Cyanobacterial Emergence at 2.8 Gya and Greenhouse Feedbacks
D. Schwartzman, K. Caldeira & A. Pavlov
Approximately 2.8 billion years ago, cyanobacteria and a methane-influenced greenhouse emerged nearly simultaneously. Here we hypothesize that the evolution of cyanobacteria could have caused a methane greenhouse.
Apparent cyanobacterial emergence at about 2.8 Gya coincides with the negative excursion in the organic carbon isotope record, which is the first strong evidence for the presence of atmospheric methane. The existence of weathering feedbacks in the carbonate-silicate cycle suggests that atmospheric and oceanic CO2 concentrations would have been high prior to the presence of a methane greenhouse (and thus the ocean would have had high bicarbonate concentrations).
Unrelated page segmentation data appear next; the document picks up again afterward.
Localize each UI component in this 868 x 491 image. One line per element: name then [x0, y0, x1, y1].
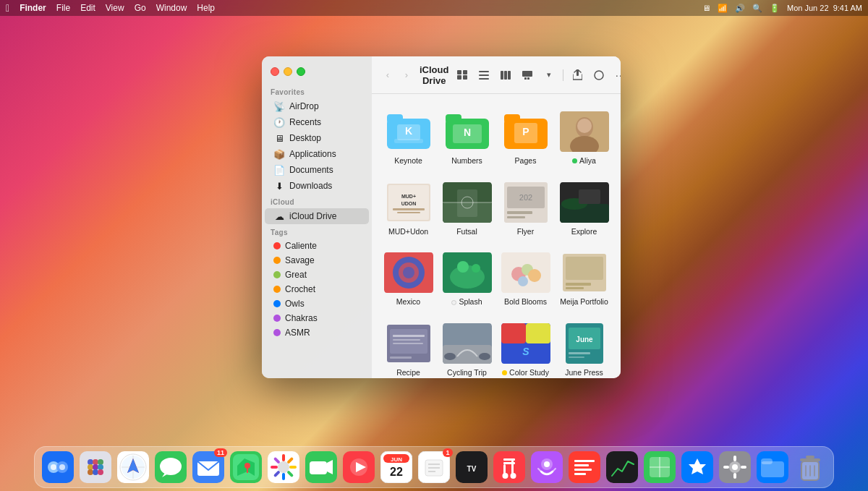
file-item-june-press[interactable]: June June Press Release — [556, 317, 612, 378]
menu-window[interactable]: Window — [156, 3, 187, 13]
dock-music[interactable] — [492, 450, 527, 484]
file-thumb-flyer: 202 — [501, 181, 550, 224]
svg-point-66 — [518, 276, 528, 286]
file-item-flyer[interactable]: 202 Flyer — [498, 176, 553, 242]
minimize-button[interactable] — [284, 67, 292, 76]
dock-itunes[interactable] — [341, 450, 376, 484]
maximize-button[interactable] — [297, 67, 305, 76]
file-thumb-mududon: MUD+ UDON — [384, 181, 433, 224]
menu-view[interactable]: View — [106, 3, 124, 13]
svg-text:P: P — [522, 126, 529, 137]
svg-point-104 — [88, 459, 93, 465]
file-item-splash[interactable]: Splash — [439, 247, 495, 312]
search-icon[interactable]: 🔍 — [752, 4, 762, 13]
sidebar-item-tag-chakras[interactable]: Chakras — [265, 311, 369, 325]
svg-point-106 — [98, 459, 103, 465]
svg-rect-0 — [457, 70, 461, 74]
svg-point-57 — [403, 267, 414, 278]
aliya-tag-dot — [572, 158, 577, 163]
file-item-futsal[interactable]: Futsal — [439, 176, 495, 242]
svg-rect-169 — [574, 473, 586, 475]
file-name-meija-portfolio: Meija Portfolio — [560, 297, 608, 307]
file-item-mududon[interactable]: MUD+ UDON MUD+Udon — [380, 176, 436, 242]
dock-appletv[interactable]: TV — [454, 450, 489, 484]
file-thumb-recipe-journal — [384, 322, 433, 365]
file-item-recipe-journal[interactable]: Recipe Journal — [380, 317, 436, 378]
file-item-bold-blooms[interactable]: Bold Blooms — [498, 247, 553, 312]
more-actions-button[interactable]: ··· — [611, 67, 621, 83]
dock-photos[interactable] — [266, 450, 301, 484]
view-options-button[interactable]: ▾ — [540, 67, 558, 83]
file-name-mududon: MUD+Udon — [388, 227, 428, 237]
file-item-cycling-trip[interactable]: Cycling Trip — [439, 317, 495, 378]
back-button[interactable]: ‹ — [379, 67, 396, 83]
svg-rect-3 — [463, 75, 467, 80]
file-item-aliya[interactable]: Aliya — [556, 106, 612, 171]
file-item-keynote[interactable]: K Keynote — [380, 106, 436, 171]
view-icon-grid[interactable] — [453, 67, 472, 83]
sidebar-item-applications[interactable]: 📦 Applications — [265, 146, 369, 162]
forward-button[interactable]: › — [398, 67, 415, 83]
dock-launchpad[interactable] — [78, 450, 113, 484]
dock-facetime[interactable] — [304, 450, 339, 484]
menu-edit[interactable]: Edit — [80, 3, 95, 13]
tag-button[interactable] — [590, 67, 608, 83]
svg-point-61 — [472, 264, 480, 273]
sidebar-item-tag-great[interactable]: Great — [265, 268, 369, 282]
file-name-cycling-trip: Cycling Trip — [447, 368, 487, 378]
dock-news[interactable] — [567, 450, 602, 484]
sidebar-item-desktop[interactable]: 🖥 Desktop — [265, 130, 369, 146]
sidebar-item-icloud-drive[interactable]: ☁ iCloud Drive — [265, 208, 369, 224]
file-item-explore[interactable]: Explore — [556, 176, 612, 242]
svg-rect-39 — [397, 212, 420, 213]
dock-messages[interactable] — [153, 450, 188, 484]
share-button[interactable] — [568, 67, 587, 83]
file-item-meija-portfolio[interactable]: Meija Portfolio — [556, 247, 612, 312]
close-button[interactable] — [271, 67, 279, 76]
sidebar-item-recents[interactable]: 🕐 Recents — [265, 114, 369, 130]
svg-rect-165 — [569, 451, 600, 483]
dock-stocks[interactable] — [605, 450, 639, 484]
dock-maps[interactable] — [229, 450, 263, 484]
documents-icon: 📄 — [273, 164, 285, 176]
sidebar-item-tag-owls[interactable]: Owls — [265, 296, 369, 311]
file-item-color-study[interactable]: S Color Study — [498, 317, 553, 378]
sidebar-item-airdrop[interactable]: 📡 AirDrop — [265, 98, 369, 114]
menu-help[interactable]: Help — [197, 3, 215, 13]
dock-mail[interactable]: 11 — [191, 450, 226, 484]
dock-numbers[interactable] — [642, 450, 677, 484]
view-icon-gallery[interactable] — [518, 67, 537, 83]
svg-rect-167 — [574, 464, 589, 466]
desktop-icon: 🖥 — [273, 132, 285, 144]
svg-rect-48 — [507, 211, 532, 214]
sidebar-item-downloads[interactable]: ⬇ Downloads — [265, 178, 369, 194]
file-thumb-pages: P — [501, 110, 550, 153]
file-item-mexico[interactable]: Mexico — [380, 247, 436, 312]
dock-appstore[interactable] — [680, 450, 715, 484]
dock-trash[interactable] — [793, 450, 827, 484]
sidebar-item-documents[interactable]: 📄 Documents — [265, 162, 369, 178]
dock-calendar[interactable]: JUN22 — [379, 450, 414, 484]
dock-stack[interactable] — [755, 450, 790, 484]
sidebar-item-tag-caliente[interactable]: Caliente — [265, 239, 369, 253]
sidebar-item-tag-crochet[interactable]: Crochet — [265, 282, 369, 296]
dock-safari[interactable] — [116, 450, 150, 484]
menu-file[interactable]: File — [56, 3, 70, 13]
apple-menu[interactable]:  — [6, 2, 9, 14]
dock-podcasts[interactable] — [529, 450, 564, 484]
view-icon-columns[interactable] — [496, 67, 515, 83]
menu-finder[interactable]: Finder — [20, 3, 46, 13]
file-item-numbers[interactable]: N Numbers — [439, 106, 495, 171]
dock-reminders[interactable]: 1 — [417, 450, 451, 484]
sidebar-item-tag-asmr[interactable]: ASMR — [265, 325, 369, 340]
dock-system-prefs[interactable] — [718, 450, 752, 484]
file-name-flyer: Flyer — [517, 227, 534, 237]
view-icon-list[interactable] — [475, 67, 493, 83]
svg-text:S: S — [522, 346, 529, 357]
svg-text:MUD+: MUD+ — [401, 194, 415, 199]
menu-go[interactable]: Go — [135, 3, 146, 13]
dock-finder[interactable] — [41, 450, 75, 484]
svg-rect-53 — [579, 189, 600, 204]
sidebar-item-tag-savage[interactable]: Savage — [265, 253, 369, 268]
file-item-pages[interactable]: P Pages — [498, 106, 553, 171]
With the onset of a methane greenhouse, carbon dioxide concentrations would decrease. Bicarbonate has been proposed as the preferred reductant that preceded water for oxygenic photosynthesis in a bacterial photosynthetic precursor to cyanobacteria; with the drop of carbon dioxide level, Archean cyanobacteria emerged using water as a reductant instead of bicarbonate (Dismukes et al., 2001). Our thermodynamic calculations, with regard to this scenario, give at least a tenfold drop in aqueous CO2 levels with the onset of a methane-dominated greenhouse, assuming surface temperatures of about 60°C and a drop in the level of atmospheric carbon dioxide from about 1 to 0.1 bars. The buildup of atmospheric methane could have been triggered by the boost in oceanic organic productivity that arose from the emergence of pre-cyanobacterial oxygenic phototrophy at about 2.8–3.0 Gya; high temperatures may have precluded an earlier emergence. A greenhouse transition timescale on the order of 50–100 million years is consistent with results from modeling the carbonate-silicate cycle. This is an alternative hypothesis to proposals of a tectonic driver for this apparent greenhouse transition.